Place Geocoding

Adding coordinates to 32,000 place names from five centuries of art history

The Rijksmuseum's collection metadata references over 32,000 distinct places — production sites, depicted locations, and artist birthplaces spanning five continents and five centuries. Most arrive as bare names without coordinates. rijksmuseum-mcp+ geocodes these places by cascading through multiple authority databases, enabling proximity search, geographic analysis, and spatial reasoning over the entire collection.

32,347
distinct places
31,033
geocoded (96%)
5
authority sources
485K
artwork–place links

The problem

Places appear in four roles across the collection, linking artworks to geography through the vocabulary database's mappings table.
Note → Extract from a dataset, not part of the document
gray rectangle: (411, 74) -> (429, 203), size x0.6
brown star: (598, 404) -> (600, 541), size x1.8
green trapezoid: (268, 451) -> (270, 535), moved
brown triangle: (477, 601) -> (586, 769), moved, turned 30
But the Rijksmuseum's source data provides coordinates for only a fraction of them. Most arrive as text labels with an authority URI (Wikidata, Getty TGN, or GeoNames) but no latitude or longitude.

How places connect to artworks

Production place485,429 links
Depicted place309,502 links
Creator birth place196,234 links
Creator death place180,185 links

A single place like "Amsterdam" may appear in all four roles across thousands of artworks. Production places come from OAI-PMH dcterms:spatial; depicted places from dc:subject; birth/death places from Linked Art person records.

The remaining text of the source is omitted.